RÉTROSPECTIVE D’UN TOURISME À L’ARRÊT COMPLET

Le 31  mars 2021, le président de la République, Emmanuel Macron, restait sur son positionnement sanitaire : « ne jamais transiger sur la santé des Françaises et des Français ». Douze mois plus tôt, le 12 mars 2020, il annonçait le « quoi qu’il en coûte » et martelait quatre jours plus tard « nous sommes en guerre », pour annoncer le premier confinement. Le chef de l’État a parfaitement respecté ses engagements puisqu’il a maintenu les entreprises du secteur fermées, les empêchant de travailler et donc de créer de la richesse. Les autorités ont interdit aux restaurants, salles de spectacles et boîtes de nuit d’ouvrir, sans compter les lieux culturels, théâtres, cinémas, musées, parcs d’exposition et tous les commerces dits non essentiels, également mis à l’arrêt. Il a ensuite maintenu en survie ces entreprises qui ponctionnent sans précédent le budget de ’État.
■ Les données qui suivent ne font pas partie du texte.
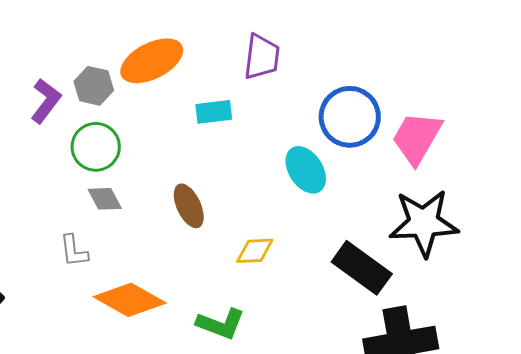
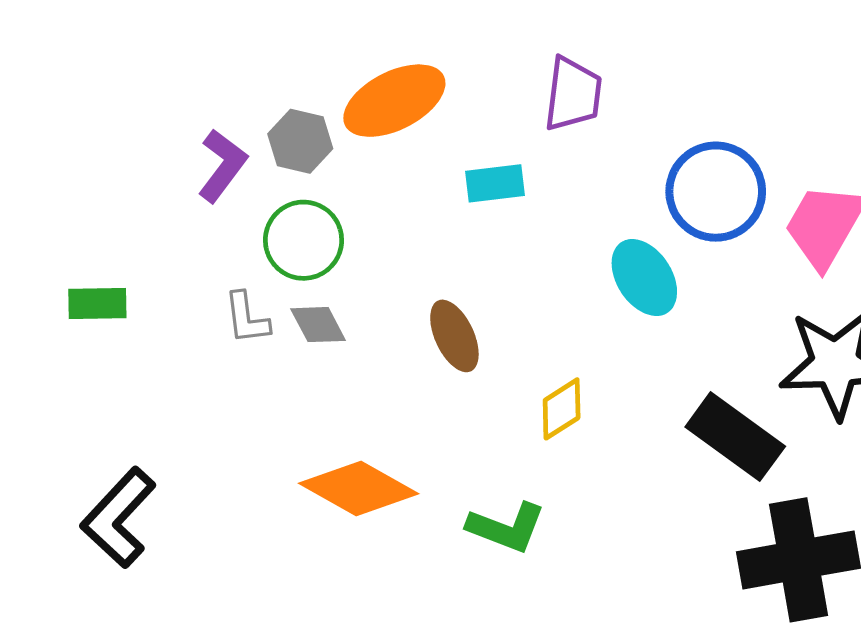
gray L-shape: (74, 251) -> (247, 318), moved
yellow diamond: (255, 251) -> (562, 409), turned -30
En mars 2020, les derniers touristes présents sur le territoire le quittent. Un confinement de quatre semaines a occasionné pour beaucoup de Français, enfermés dans leurs demeures, une subite envie d’évasion. Certains citadins ont migré vers les espaces ruraux dotés d’Internet. Paris a été délaissé par ses visiteurs étrangers qui ne sont pas revenus après l’annonce des mesures sanitaires. C’est ainsi que 50 % des hôtels sont restés fermés en juillet 2020, et 25 % supplémentaires au mois d’août. L’absence des touristes, surtout ceux en provenance d’Asie et des États-Unis, s’est donc fortement ressentie.

LE TOURISME LITTORAL « BOIT LA TASSE » DEUX PRINTEMPS D’AFFILÉE

À la mer, le confinement très dur du printemps 2020 ouvre une voie d’eau dans l’exploitation touristique, car seuls les déplacements d’urgence, les emménagements pour résidence principale, et les déplacements de travail sont acceptés. C’est du jamais vu. Dans ces conditions, il est impossible de maintenir un compte d’exploitation au niveau de sa ligne de flottaison. Les annulations s’enchaînent ainsi jusqu’à l’été.

Les restrictions de déplacement d’avril 2021 ont produit des effets identiques. Après le week-end de Pâques, les déplacements interrégionaux sont interdits et les vacances décalées. Les vacanciers annulent une nouvelle fois leurs séjours. L’activité de demi-saison est en berne.

ÉTÉ 2020 : LE TOURISME HISSE LA GRAND-VOILE DU TOP DÉPART

Si les pertes du printemps sont abyssales, l’envie des vacanciers de repartir est telle que l’été 2020 part au sauvetage d’une saison difficile.

Une association d’actions et de mises en garde gouvernementales a œuvré en défaveur des sorties à l’extérieur de nos frontières. De plus, la faculté d’adaptation de la population lui a permis de profiter pleinement des vacances même si elles ne se sont pas déroulées comme prévu initialement. C’est ainsi que la majorité des Français a suivi la principale recommandation du gouvernement « Partez en France ! », lancée dans un ultime espoir de redresser la barre du bateau à la dérive que représente le tourisme français de l’année 2020.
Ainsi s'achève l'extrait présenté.